My ideal situation for your weedy lake would be to find a few large boulders mixed in among the weeds. In Canada, you'll often find an entire back bay filled with lily pads, coontail, milfoil, and whatever weeds with a boulder near the back of it. There will usually be a smallie or two sitting on it practically everyday.

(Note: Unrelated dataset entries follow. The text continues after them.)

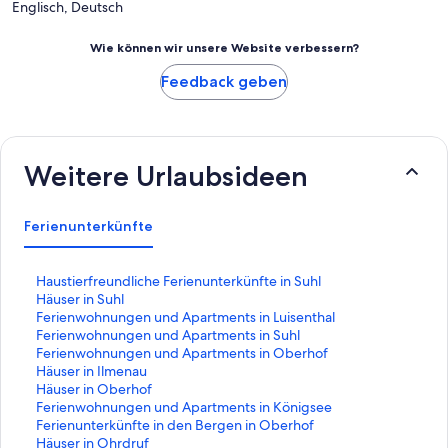
Englisch, Deutsch
Wie können wir unsere Website verbessern?
Feedback geben
Weitere Urlaubsideen
Ferienunterkünfte
L
Haustierfreundliche Ferienunterkünfte in Suhl
i
L
Häuser in Suhl
n
i
L
Ferienwohnungen und Apartments in Luisenthal
k
n
i
L
Ferienwohnungen und Apartments in Suhl
,
k
n
i
L
Ferienwohnungen und Apartments in Oberhof
d
,
k
n
i
L
Häuser in Ilmenau
e
d
,
k
n
i
L
Häuser in Oberhof
r
e
d
,
k
n
i
L
Ferienwohnungen und Apartments in Königsee
d
r
e
d
,
k
n
i
L
Ferienunterkünfte in den Bergen in Oberhof
i
d
r
e
d
,
k
n
i
L
Häuser in Ohrdruf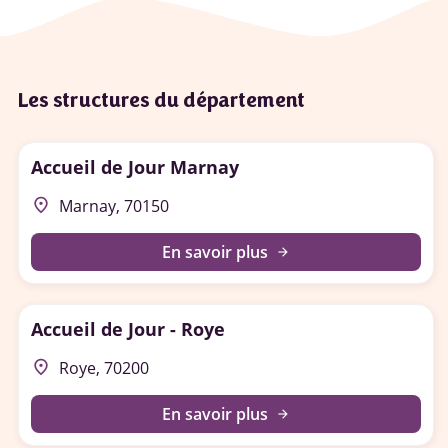
Les structures du département
Accueil de Jour Marnay
place
Marnay, 70150
En savoir plus
arrow_forward
Accueil de Jour - Roye
place
Roye, 70200
En savoir plus
arrow_forward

If not, I would just call it a day of "bass fishing" and pitch at clumps of weeds, weed edges, docks with sand, and whatever good stuff you can find.

  • Like 1
Posted

Well I find in small lakes / ponds, the fish get more selective about the noise of trebels banging around & biting them. Then they get hungry & bite trebles.

 

I have found schools of 12" to 14" bass feeding on worms or bottom insects. They would not bite or move as I motored over them.  Happens.

Posted

If were talking the warmest months of the year just fish the areas you usually do, but go out deeper and fish much slower. I've had my best luck in 20-30 feet of water dragging a football head with a twin tail grub or SK rage craw. Look for steep banks along the shoreline and then follow the ledges out into the water. Drag that bait down the ledge, and when you determine what depth they are holding in concentrate on that. Once in a while the swim bait bite heats up. Take a 1-1.5 ounce sinking swim bait and let it drop. Creep and crawl it just above bottom in those same areas.

Posted

I have tried some rather bizarre methods over the years one last year worked pretty well.  Use a dropshot with a weight as far away from the hook to suspend the bait just over the weeds.If the weeds are 5' tall put the dropshot hook at 5'6" use a bright senko such as fluorescent yellow,red,pink but smaller 3-4" . You can't throw this so rig just lower it over the weed bed or run parallel of the weed bed fish it in the weeds but right on the edge. The bite almost consistantly was a hard hit ,no doubt you had a bite. This worked well on frontal days as well as when the sun was up bright. Try it with green pumpkin senko's as well.   Almost forgot use a heavier than usual weight preferably a long slender weight versus a regular round weight. This will allow the weight to get to the bottom in the weeds  I use 10-12# fluorcarbon. Good luck

  • Super User
Posted

My ideal situation for your weedy lake would be to find a few large boulders mixed in among the weeds. In Canada, you'll often find an entire back bay filled with lily pads, coontail, milfoil, and whatever weeds with a boulder near the back of it. There will usually be a smallie or two sitting on it practically everyday.

If not, I would just call it a day of "bass fishing" and pitch at clumps of weeds, weed edges, docks with sand, and whatever good stuff you can find.

Man do I miss Canada. Haven't been back to Eagle Lake since 2010. Most amazing place I've personally been too. Huge musky, giant football smallies, and enough pike to make you hate them.